Certes on ne peut jamais exclure qu’une loi considérée comme tombée en désuétude puisse un jour être à nouveau mise en application. Mais là n’est pas la question dans le cas présent.Ici, il s’agit de savoir si le requérant en a personnellement et effectivement été la victime. On ne saurait vraiment considérer que tel ait été ou pourrait être le cas.
Or, l’ensemble du système de la Convention est précis et, sur ce point, il ne comporte aucune ambiguïté ni latitude. Pour qu’une requête émanant d’une personne physique soit recevable, il faut, selon l’article 25 (art. 25) – et contrairement à ce que l’article 24 (art. 24) prévoit pour les plaintes émanant de Parties contractantes -, que les requérants se prétendent victimes d’une violation par une Partie contractante des droits reconnus dans la Convention. Pour les raisons qui viennent d’être indiquées, on ne saurait considérer que cette condition soit remplie dans le cas présent.
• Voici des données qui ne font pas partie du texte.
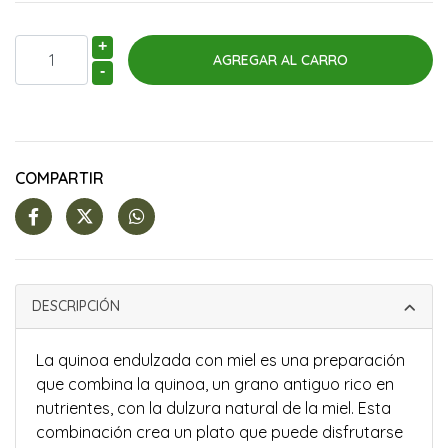
+
-
COMPARTIR
DESCRIPCIÓN
La quinoa endulzada con miel es una preparación
que combina la quinoa, un grano antiguo rico en
nutrientes, con la dulzura natural de la miel. Esta
combinación crea un plato que puede disfrutarse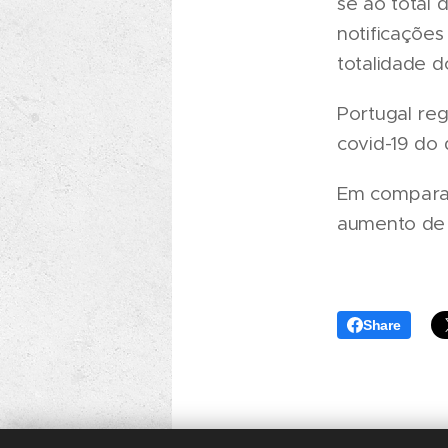
se ao total 
notificações
totalidade d
Portugal reg
covid-19 do 
Em comparaç
aumento de 
Share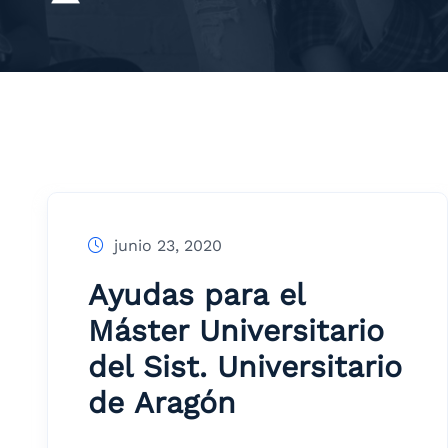
junio 23, 2020
Ayudas para el
Máster Universitario
del Sist. Universitario
de Aragón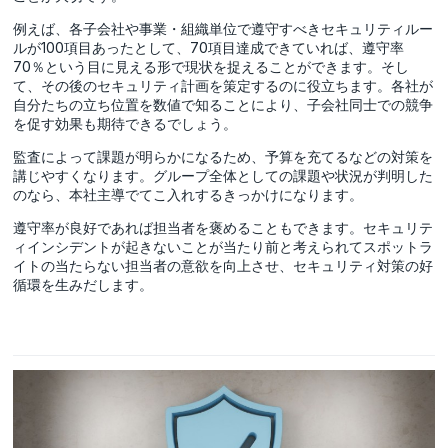
例えば、各子会社や事業・組織単位で遵守すべきセキュリティルー
ルが100項目あったとして、70項目達成できていれば、遵守率
70％という目に見える形で現状を捉えることができます。そし
て、その後のセキュリティ計画を策定するのに役立ちます。各社が
自分たちの立ち位置を数値で知ることにより、子会社同士での競争
を促す効果も期待できるでしょう。
監査によって課題が明らかになるため、予算を充てるなどの対策を
講じやすくなります。グループ全体としての課題や状況が判明した
のなら、本社主導でてこ入れするきっかけになります。
遵守率が良好であれば担当者を褒めることもできます。セキュリテ
ィインシデントが起きないことが当たり前と考えられてスポットラ
イトの当たらない担当者の意欲を向上させ、セキュリティ対策の好
循環を生みだします。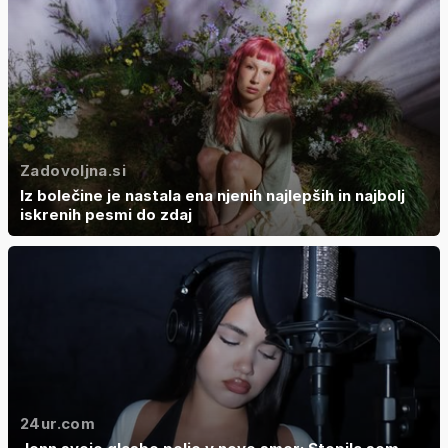
Zadovoljna.si
Iz bolečine je nastala ena njenih najlepših in najbolj
iskrenih pesmi do zdaj
24ur.com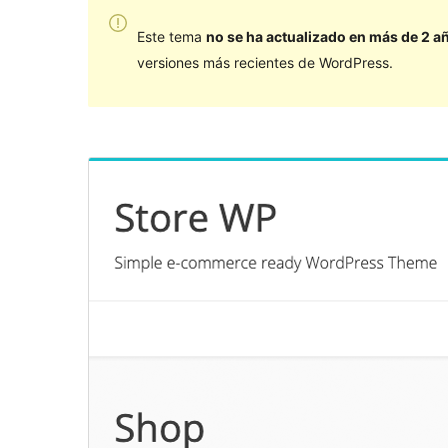
Este tema
no se ha actualizado en más de 2 a
versiones más recientes de WordPress.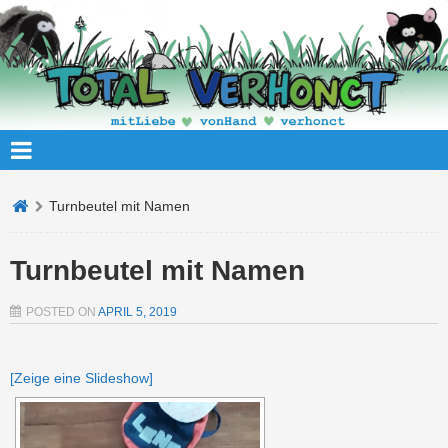
Turnbeutel mit Namen
Turnbeutel mit Namen
POSTED ON
APRIL 5, 2019
[Zeige eine Slideshow]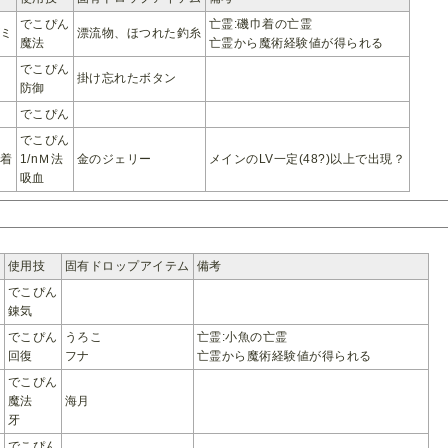
でこぴん
亡霊:磯巾着の亡霊
ゴミ
漂流物、ほつれた釣糸
魔法
亡霊から魔術経験値が得られる
でこぴん
掛け忘れたボタン
防御
でこぴん
でこぴん
巾着
1/nＭ法
金のジェリー
メインのLV一定(48?)以上で出現？
吸血
使用技
固有ドロップアイテム
備考
でこぴん
錬気
でこぴん
うろこ
亡霊:小魚の亡霊
魚
回復
フナ
亡霊から魔術経験値が得られる
でこぴん
魔法
海月
牙
流
でこぴん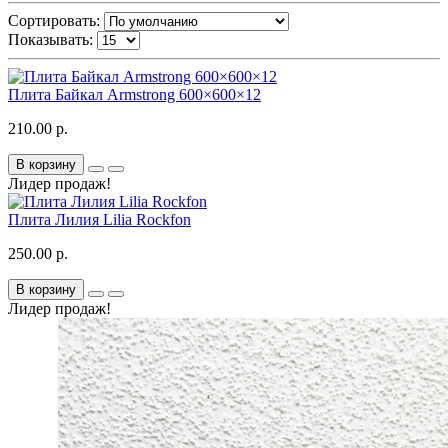
Сортировать:
Показывать:
Плита Байкал Armstrong 600×600×12
210.00 р.
В корзину
Лидер продаж!
Плита Лилия Lilia Rockfon
250.00 р.
В корзину
Лидер продаж!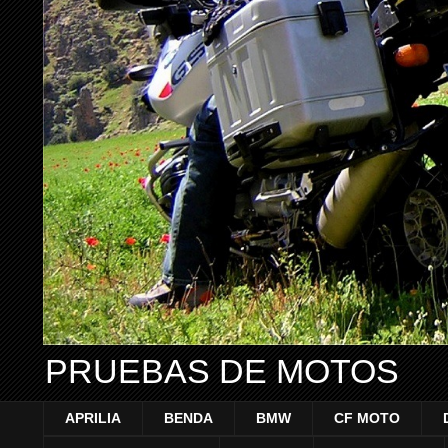
PRUEBAS DE MOTOS
APRILIA
BENDA
BMW
CF MOTO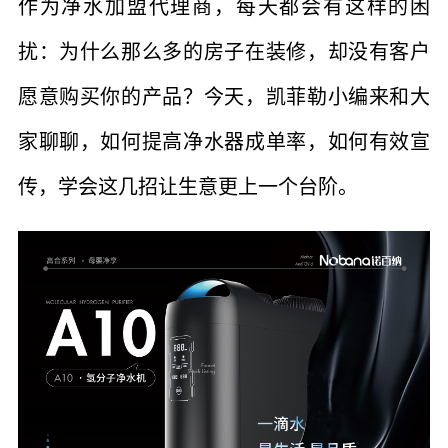
作为净水加盟代理商，每天都会有这样的困
扰：为什么那么多的房子在装修，却没有客户
愿意购买你的产品？今天，凯菲勒小编来和大
家聊聊，如何提高净水器成单率，如何有效宣
传，学会这几招让生意更上一个台阶。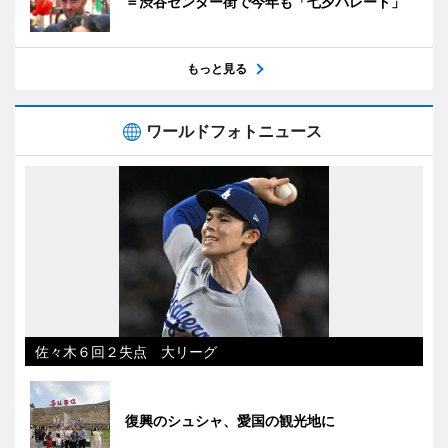
＝渋谷センター街で今年も「七夕パレード」
もっと見る
ワールドフォトニュース
佐々木６回２失点 大リーグ
復興のシュシャ、愛国の観光地に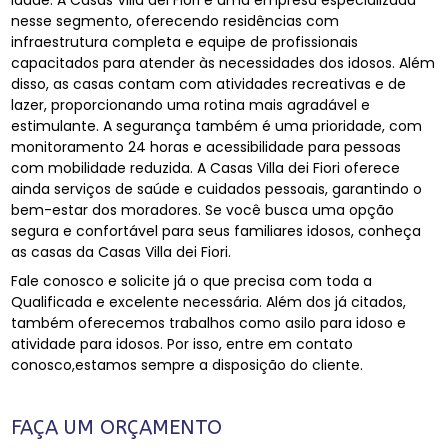
idade. A Casas Villa dei Fiori é uma empresa especializada
nesse segmento, oferecendo residências com
infraestrutura completa e equipe de profissionais
capacitados para atender às necessidades dos idosos. Além
disso, as casas contam com atividades recreativas e de
lazer, proporcionando uma rotina mais agradável e
estimulante. A segurança também é uma prioridade, com
monitoramento 24 horas e acessibilidade para pessoas
com mobilidade reduzida. A Casas Villa dei Fiori oferece
ainda serviços de saúde e cuidados pessoais, garantindo o
bem-estar dos moradores. Se você busca uma opção
segura e confortável para seus familiares idosos, conheça
as casas da Casas Villa dei Fiori.
Fale conosco e solicite já o que precisa com toda a
Qualificada e excelente necessária. Além dos já citados,
também oferecemos trabalhos como asilo para idoso e
atividade para idosos. Por isso, entre em contato
conosco,estamos sempre a disposição do cliente.
FAÇA UM ORÇAMENTO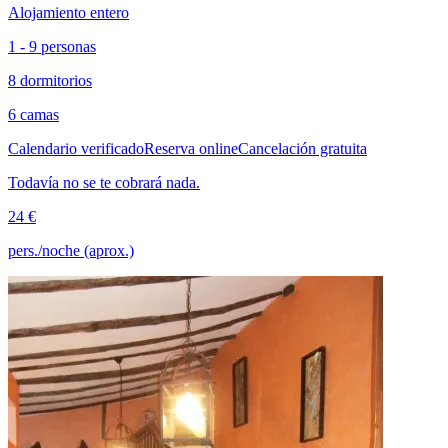
Alojamiento entero
1 - 9 personas
8 dormitorios
6 camas
Calendario verificado
Reserva online
Cancelación gratuita
Todavía no se te cobrará nada.
24 €
pers./noche (aprox.)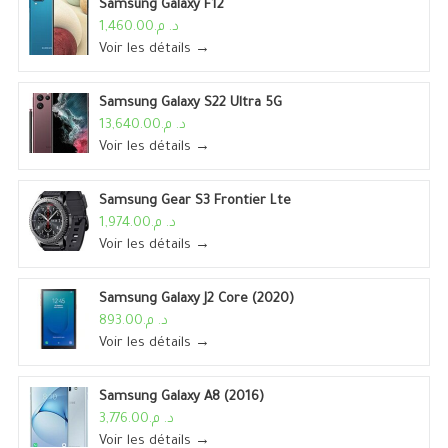
Samsung Galaxy F12
د. م.1,460.00
Voir les détails →
Samsung Galaxy S22 Ultra 5G
د. م.13,640.00
Voir les détails →
Samsung Gear S3 Frontier Lte
د. م.1,974.00
Voir les détails →
Samsung Galaxy J2 Core (2020)
د. م.893.00
Voir les détails →
Samsung Galaxy A8 (2016)
د. م.3,776.00
Voir les détails →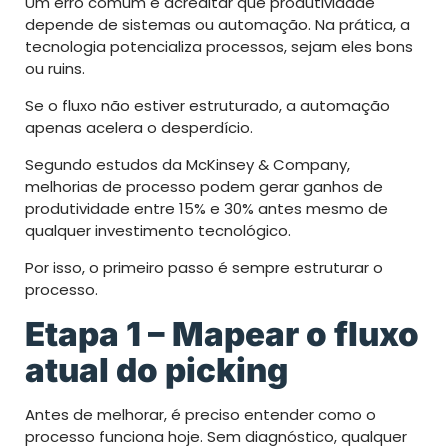
Um erro comum é acreditar que produtividade
depende de sistemas ou automação. Na prática, a
tecnologia potencializa processos, sejam eles bons
ou ruins.
Se o fluxo não estiver estruturado, a automação
apenas acelera o desperdício.
Segundo estudos da McKinsey & Company,
melhorias de processo podem gerar ganhos de
produtividade entre 15% e 30% antes mesmo de
qualquer investimento tecnológico.
Por isso, o primeiro passo é sempre estruturar o
processo.
Etapa 1 – Mapear o fluxo
atual do picking
Antes de melhorar, é preciso entender como o
processo funciona hoje. Sem diagnóstico, qualquer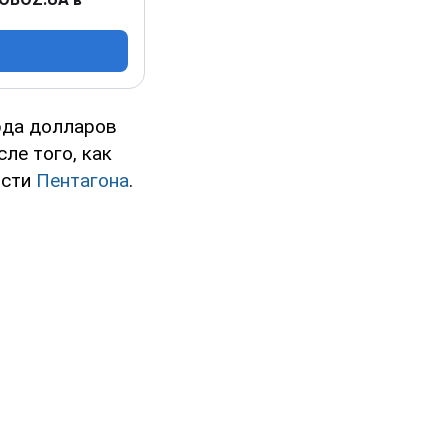
рда долларов
ле того, как
ости
Пентагона
.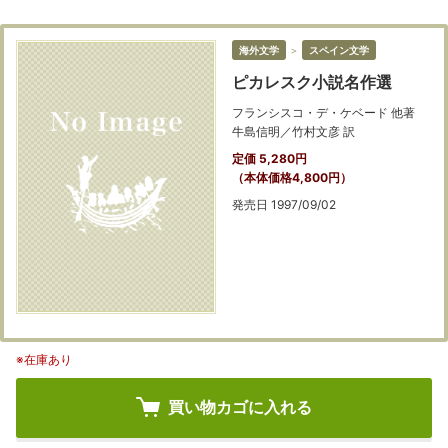
海外文学
＞
スペイン文学
ピカレスク小説名作選
フランシスコ・デ・ケベード 他著
牛島信明／竹村文彦 訳
定価 5,280円
（本体価格4,800円）
発売日 1997/09/02
※在庫あり
買い物カゴに入れる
Une interprétation trop large du terme « victime » risquerait de modifier sensiblement le système établi par la Convention. La Cour pourrait être ainsi amenée, même dans le cas de plaintes émanant de particuliers, à se prononcer sur la compatibilité de législations nationales avec la Convention indépendamment de l’application effective de ces législations aux requérants, qui n’en seraient que de très potentielles et éventuelles victimes. L’actio popularis ne serait alors pas loin.
J’ajoute que la présente opinion ne vise nullement à mettre en cause la jurisprudence de l’arrêt Dudgeon quant au fond.
[*] Note du greffe: L’affaire porte le n° 6/1987/129/180. Les deux premiers chiffres désignent son rang dans l’année d’introduction, les deux derniers sa place sur la liste des saisines de la Cour depuis l’origine et sur celle des requêtes initiales (à la Commission) correspondantes.